Cats, Cars, and Cuddles: How to Reduce Inventory and Raise Revenue

For this promotion, making a modest financial gift to the Humane Society while Uber delivers kitten’s right to my office seemed like a no-brainer.

When I first opened the email I thought it was a joke.

Uber Kitten Email

Nina, the local manager for Uber in my area, was letting me know that they were partnering with the Humane Society to deliver furry, lovable kittens for cuddle sessions … for a small $30 snuggle fee. Wow … Really? (I thought excitedly.)

The fact is, I love cats (don’t tell my dog)… but my husband is not a big cat fan — especially after our last 12-year-cat-from-hell stint with the Tasmanian devil that I took pity on and rescued from a shelter. That little bundle of evilness barely let me scratch its head before he raked his incredibly long and sharp claws across my hand and arm. But that’s a story for another day.

For this promotion, making a modest financial gift to the Humane Society while Uber delivers kittens right to my office seemed like a no-brainer.

It turns out that other cities across the US were doing the same thing — as well as in Canada and Australia. The Humane Society/ASPCA/Local Shelter, partnered with Uber drivers to try and help raise money and increase adoptions.

West Michigan reported that their shelter raised nearly $1,000 during their four-hour event — and 83 percent of their participating kittens were adopted. In fact the demand was so high they couldn’t even make it to all the businesses!

In 2013, the first year of this cross-promotion, three cities raised $15,000 and found homes for 100 percent of the traveling kitties. So that makes it a definite win-win.

Uber, who has had some challenges in Australia when they were accused of charging $100 for ride fares during a hostage crisis in Sydney, seems to have created some positive press for a change.

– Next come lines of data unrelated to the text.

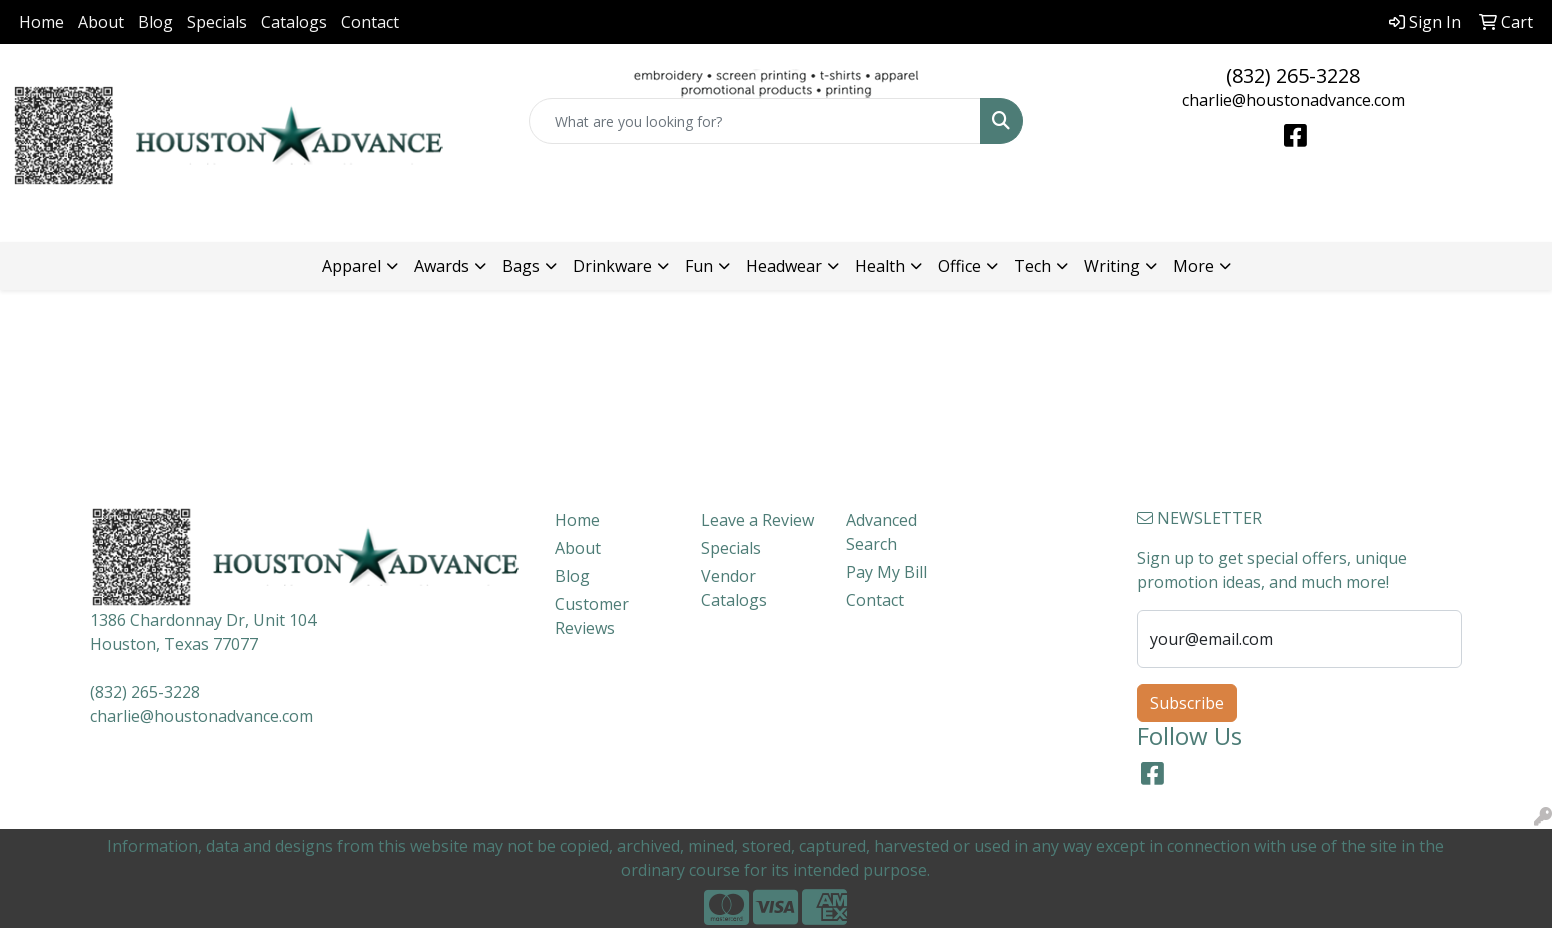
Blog (155, 22)
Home (41, 22)
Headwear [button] (784, 266)
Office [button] (959, 266)
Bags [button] (521, 266)
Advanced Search (881, 532)
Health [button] (880, 266)
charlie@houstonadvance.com (1293, 100)
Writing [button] (1112, 266)
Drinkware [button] (612, 266)
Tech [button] (1032, 266)
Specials (217, 22)
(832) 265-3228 (1293, 75)
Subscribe (1187, 703)
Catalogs (294, 22)
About (101, 22)
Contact (370, 22)
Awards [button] (441, 266)
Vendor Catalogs (734, 588)
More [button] (1193, 266)
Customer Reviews (592, 616)
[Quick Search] (754, 121)
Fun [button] (699, 266)
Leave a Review (757, 520)
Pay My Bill (886, 572)
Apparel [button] (351, 266)
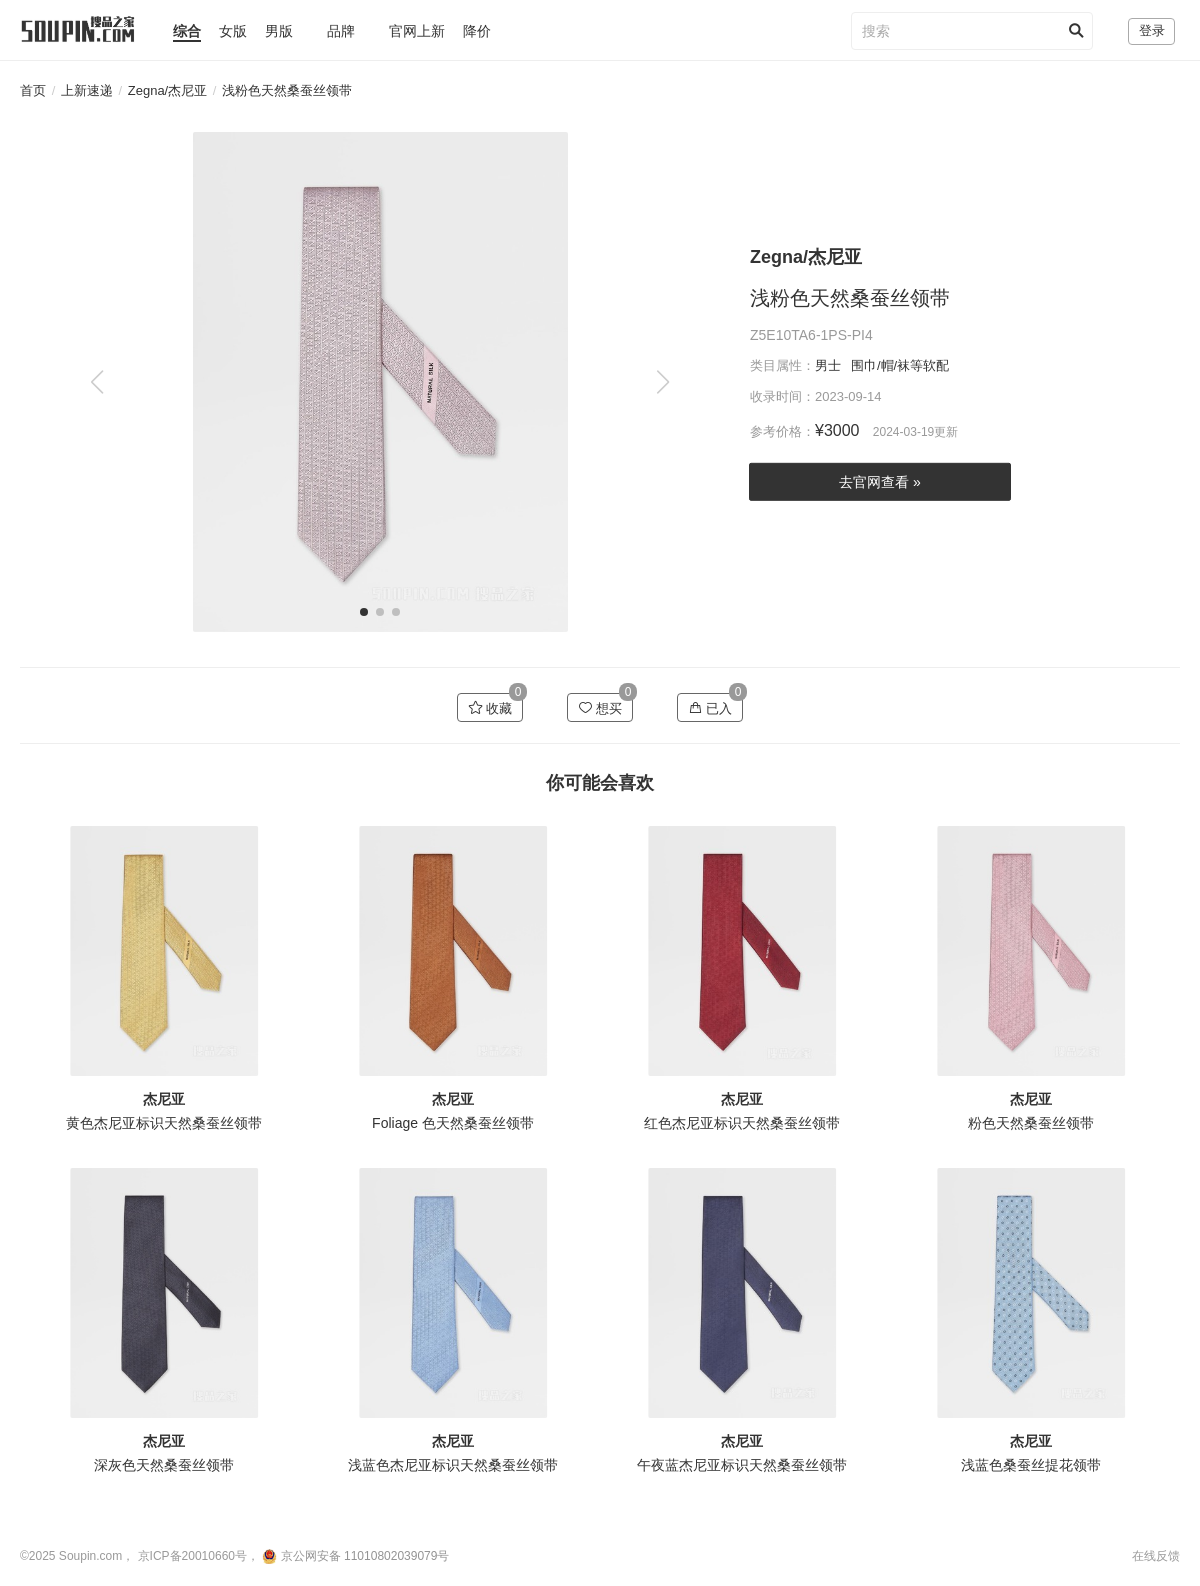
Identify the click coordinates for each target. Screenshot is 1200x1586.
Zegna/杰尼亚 (167, 90)
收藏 (490, 708)
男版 (279, 31)
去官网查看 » (880, 482)
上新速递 (87, 90)
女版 (233, 31)
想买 (600, 708)
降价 (477, 31)
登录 (1152, 30)
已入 (710, 708)
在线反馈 (1156, 1556)
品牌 (341, 31)
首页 (33, 90)
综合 (187, 31)
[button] (662, 382)
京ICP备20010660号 (192, 1556)
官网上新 (417, 31)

Personally, I love cross-promotions like this. The Humane Society wins (with both gift revenue and an increase in adoptions), businesses win (employees who aren’t allergic to cats get some much-needed kitty cuddle time), and Uber wins with increased awareness and a chance to generate some goodwill.

Now, if only I could sneak one of these sweet little kitties past my dog (and my husband), and they’d have a win-win-win-win-win!

Make Me an Offer — But Set My Expectations

What’s the ideal offer expiration date? Any good direct marketer knows that you have to test and learn what works for your brand, but in the early days of direct mail the rule of thumb was six to eight weeks (long enough for the recipient to receive the offer in the mail, write a check and mail it back).

What’s the ideal offer expiration date? Any good direct marketer knows that you have to test and learn what works for your brand, but in the early days of direct mail the rule of thumb was six to eight weeks (long enough for the recipient to receive the offer in the mail, write a check and mail it back).

But now that brands can communicate with customers instantly via email, text, Instagram and Facebook, offer windows can be shortened to a hours. And, when positioned appropriately, can drive a quick hit of revenue.

But here’s a case of what NOT to do …

On Friday, September 4, I received an email offer from Travelocity to click the link which would reveal how much I’d save (with the promise that it would range from 10 percent — 75 percent off on hotels). Given that I travel a lot, and I often book with Travelocity, it was an offer worth my click time. Plus, the button was kind of fun with a “Surprise Me” action message.

Naturally I was disappointed when I learned I had only earned 10 percent off and with another click had deleted the email message from my desktop and my memory bank.

But two days later, on Sunday, September 6 at 6:50 pm, I received another Travelocity email. This time the subject line was “Don’t Forget to Click. Reveal. Redeem.”

Given that it was a long weekend I didn’t check my emails until Monday, Sept 7 and, since I had completely forgotten about the earlier Travelocity email (since my inbox is filled with hundreds of email exchanges a day), I clicked the link in this email too. Only this time I got the message “Sorry! The Coupon is no longer valid” with a little clock icon reinforcing that time had run out.

My first reaction was that somebody at Travelocity had screwed up. Surely any email offer was going to last more than a day or two.

First, I found the original email offer in my deleted folder and it told me the offer expired on September 7. But instead of telling me I only had a few days or 72 hours, the email just gave me a calendar date — which, at the time, seemed like the distant future.

The September 6 email also noted that the offer expired on September 7 … but it should have said “24 hours” which would have given it the sense of urgency it deserved.

Instead, this Travelocity customer had a negative experience with the brand — and all over a potential 10 percent savings.

The point is, it’s critical that you think carefully about your offers, their activation windows and how you position it in your communication. Travelocity could have created a lot more interest and excitement if their original subject line had said “72 hour sale” in it … and their follow up email had “Final 24 hours of our sale.”

Motivating your target to act is one of the many challenges facing marketers today, so if you’re going to include an offer, make sure you give it the urgency it deserves.